Beaudoin is encouraged by the results so far and says he hopes to find a lot more to potentially develop a higher grade feed source for the mine.
“Within two seasons we’ve proven that we have high-grade material close to the mine, right on our doorstep,” Beaudoin says enthusiastically. “We’re all excited about this and if we could spike grades it would be a screamer.”
Of course with the recent take-out of Osisko Mining and its large Canadian Malartic gold mine, which shares attributes with Detour Lake such as a long mine life and an excellent geopolitical jurisdiction, talk often comes down to Detour as the next takeover target once the operation is optimized.
But Martin says he doesn’t dwell on that fact.
“Our job is to execute and not worry about what external forces could bring to bear on you,” he says. “People who dwell on potential takeovers can take their eye off the ball and that’s certainly not something we are doing here.”

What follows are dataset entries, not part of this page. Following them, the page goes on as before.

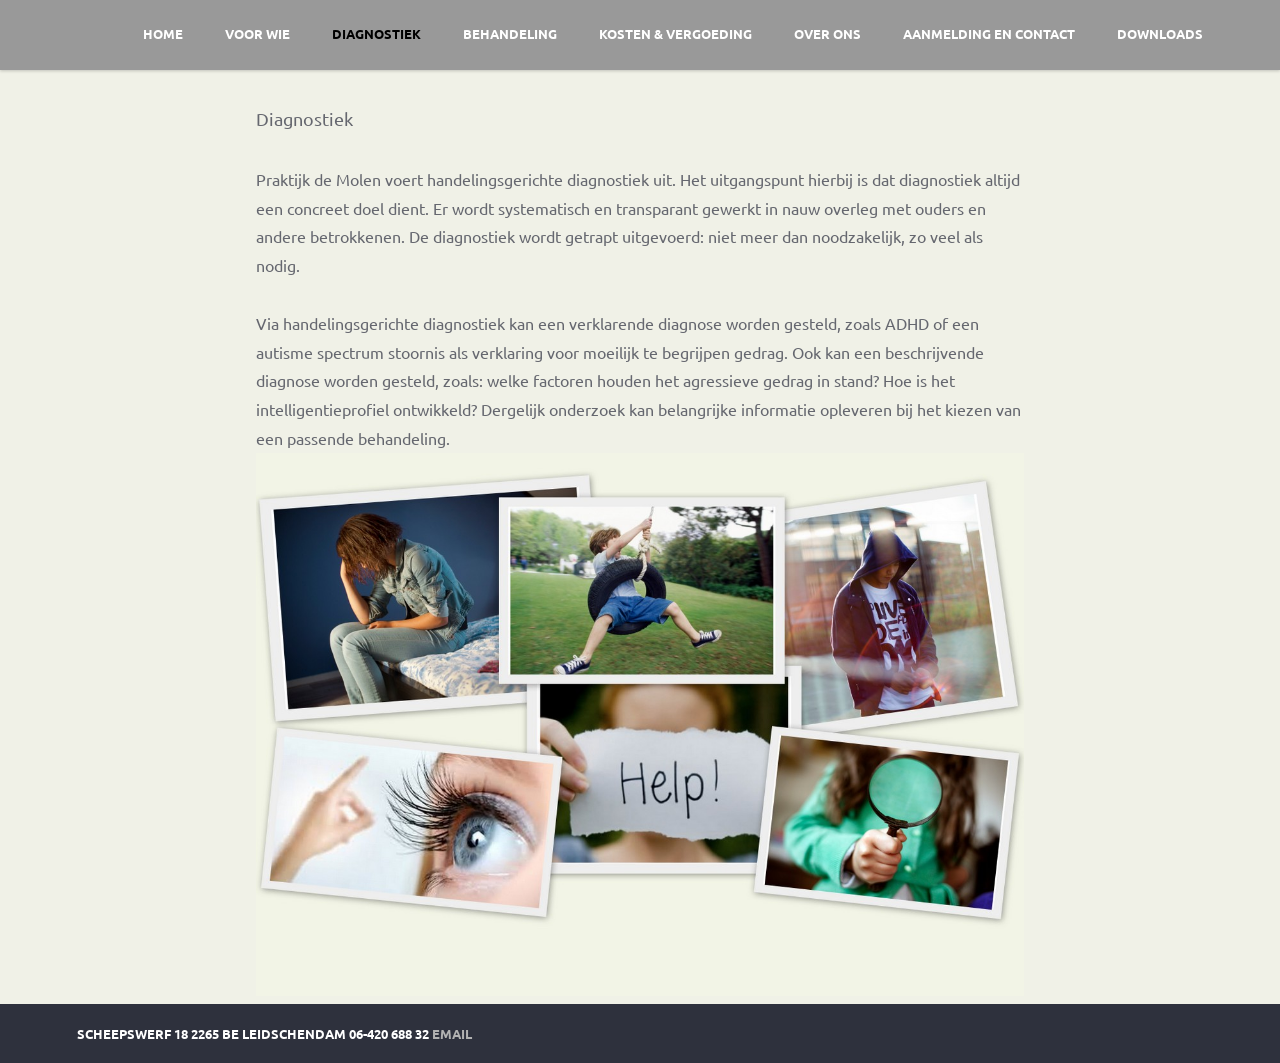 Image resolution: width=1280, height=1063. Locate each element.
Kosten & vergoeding (675, 33)
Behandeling (510, 33)
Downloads (1160, 33)
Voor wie (257, 33)
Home (163, 33)
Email (452, 1033)
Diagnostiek (376, 33)
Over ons (827, 33)
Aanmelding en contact (989, 33)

Having said that, he adds, the Osisko acquisition has brought attention to large, low-grade operations in safe jurisdictions, which has been an overall positive in the industry.
“I’m aware of only one mine that is producing over 500,000 oz. a year, is located in a safe jurisdiction and is not controlled by a major, which makes us a very unique situation and with the current gold price environment we won’t see a large pipeline of these types of deposits developed likely until the next gold cycle.”